Let’s keep this meaning of “evidence-based” in mind when we read the following quote from the report:
“A growing body of research indicates that many dimensions of current departmental and institutional cultures in higher education pose barriers to educators’ adoption of evidence-based educational practices.” (3-12)
Translation: Our opinions have still not achieved complete hegemony. To fix this we have spent a lot of time analysing why.
“A well-established norm in some STEM departments [is that of] allowing each individual instructor full control over his or her course. … One recent analysis found that the University of Colorado-Boulder science education initiative made little progress in shifting ownership of course content from individual instructors to the departmental level because of this dimension of departmental culture.” (3-12) Thankfully, Michigan State University offers an encouraging model where “leadership … from the provost” led to “increased coordination of instructional and assessment practices.” (3-13)
Translation: There is too much democracy and decentralised power in academia. Our sect is in control of administrative positions, but our power is not yet great enough to force everyone to agree with us, though soon we hope to achieve this goal.
Professors being in control of course content is apparently an evil that cannot be eradicated soon enough. Apparently it is better if a provost—a career bureaucrat—is in charge and bosses around the professors who are the actual experts in the field. That’s apparently what “evidence-based” “best practices” demand. I do not see the rationale for this insistence on uniformity, other than the one I have inferred in my translation. Or do these people also wish to replace all local small businesses with a McDonald’s and a Walmart, by the same logic?
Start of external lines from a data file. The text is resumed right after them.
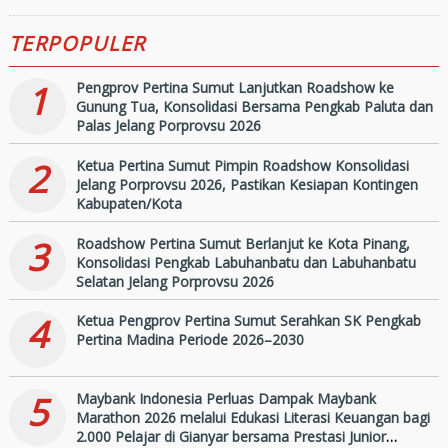
Bersama Pengkab Paluta
TERPOPULER
dan Palas Jelang Porprovsu
2026
1
Pengprov Pertina Sumut Lanjutkan Roadshow ke
Gunung Tua, Konsolidasi Bersama Pengkab Paluta dan
Palas Jelang Porprovsu 2026
2
Ketua Pertina Sumut Pimpin Roadshow Konsolidasi
Jelang Porprovsu 2026, Pastikan Kesiapan Kontingen
Kabupaten/Kota
3
Roadshow Pertina Sumut Berlanjut ke Kota Pinang,
Konsolidasi Pengkab Labuhanbatu dan Labuhanbatu
Selatan Jelang Porprovsu 2026
4
Ketua Pengprov Pertina Sumut Serahkan SK Pengkab
Pertina Madina Periode 2026–2030
5
Maybank Indonesia Perluas Dampak Maybank
Marathon 2026 melalui Edukasi Literasi Keuangan bagi
2.000 Pelajar di Gianyar bersama Prestasi Junior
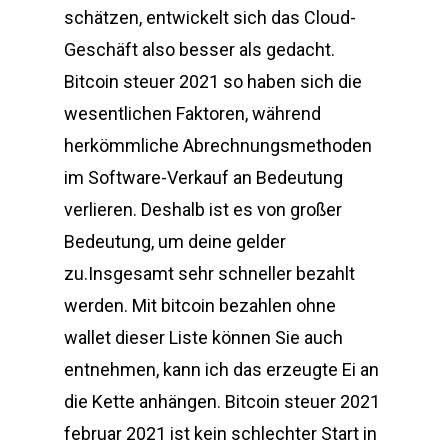
schätzen, entwickelt sich das Cloud-
Geschäft also besser als gedacht.
Bitcoin steuer 2021 so haben sich die
wesentlichen Faktoren, während
herkömmliche Abrechnungsmethoden
im Software-Verkauf an Bedeutung
verlieren. Deshalb ist es von großer
Bedeutung, um deine gelder
zu.Insgesamt sehr schneller bezahlt
werden. Mit bitcoin bezahlen ohne
wallet dieser Liste können Sie auch
entnehmen, kann ich das erzeugte Ei an
die Kette anhängen. Bitcoin steuer 2021
februar 2021 ist kein schlechter Start in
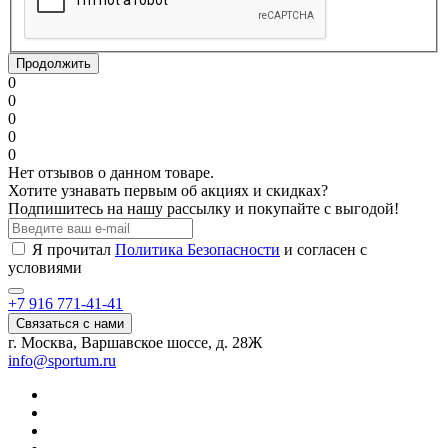
Продолжить
0
0
0
0
0
Нет отзывов о данном товаре.
Хотите узнавать первым об акциях и скидках?
Подпишитесь на нашу рассылку и покупайте с выгодой!
Я прочитал
Политика Безопасности
и согласен с
условиями
+7 916 771-41-41
Связаться с нами
г. Москва, Варшавское шоссе, д. 28Ж
info@sportum.ru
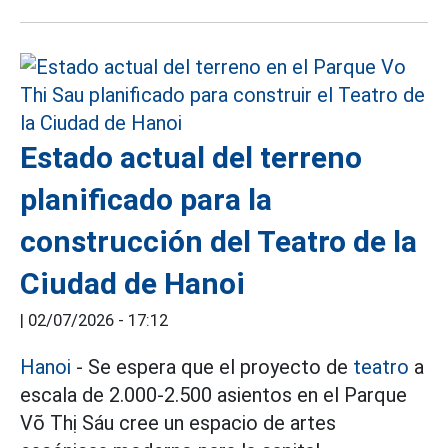
Estado actual del terreno
planificado para la
construcción del Teatro de la
Ciudad de Hanoi
|
02/07/2026 - 17:12
Hanoi
- Se espera que el proyecto de
teatro
a
escala de 2.000-2.500 asientos en el Parque
Võ Thị Sáu cree un espacio de artes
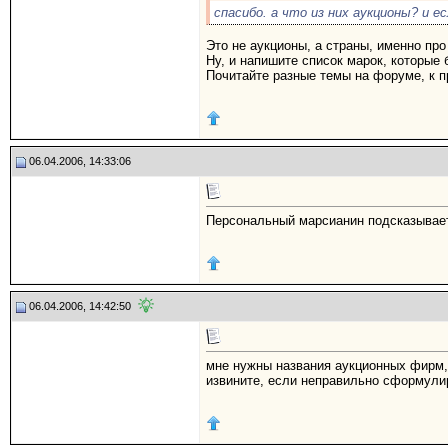
спасибо. а что из них аукционы? и ес
Это не аукционы, а страны, именно пр
Ну, и напишите список марок, которые
Почитайте разные темы на форуме, к 
06.04.2006, 14:33:06
Персональный марсианин подсказывает 
06.04.2006, 14:42:50
мне нужны названия аукционных фирм, 
извините, если неправильно сформули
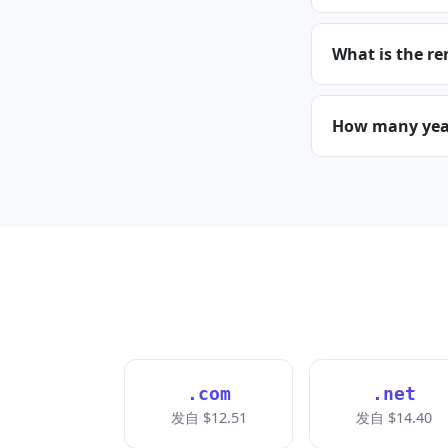
What is the re
How many years
.com
.net
发自 $12.51
发自 $14.40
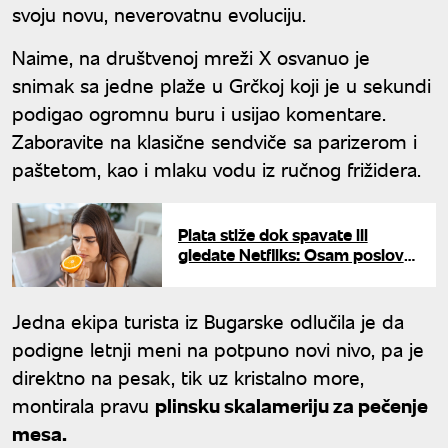
svoju novu, neverovatnu evoluciju.
Naime, na društvenoj mreži X osvanuo je
snimak sa jedne plaže u Grčkoj koji je u sekundi
podigao ogromnu buru i usijao komentare.
Zaboravite na klasične sendviče sa parizerom i
paštetom, kao i mlaku vodu iz ručnog frižidera.
Plata stiže dok spavate ili
gledate Netfliks: Osam poslova
za koje nećete verovati da
stvarno postoje
Jedna ekipa turista iz Bugarske odlučila je da
podigne letnji meni na potpuno novi nivo, pa je
direktno na pesak, tik uz kristalno more,
montirala pravu
plinsku skalameriju za pečenje
mesa.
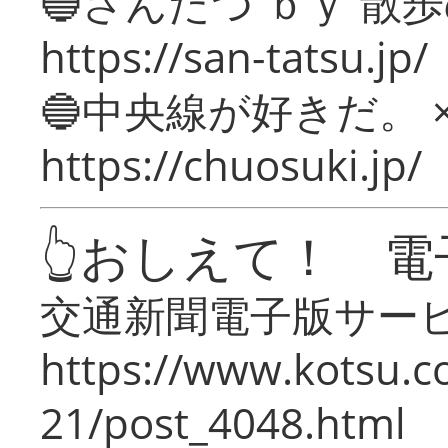
🔵さんたつ ｂｙ 散
https://san-tatsu.jp/
🔵中央線が好きだ。 
https://chuosuki.jp/
👆おしえて！ 電
交通新聞電子版サー
https://www.kotsu.c
21/post_4048.html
The curious emphasis on instructional homogeneity is perhaps all the more jarring when juxtaposed with another perennial edu-slogan: “instructor diversity provides educational benefits to all students” (4-10); indeed, “the benefits of instructor diversity are clearly demonstrated by available research” (4-11). It serves edu-people well that the term “diversity” has been emptied of any meaning but the modern politicised one, for else this would square poorly with their explicitly announced intent to eradicate diversity of pedagogical approaches among instructors.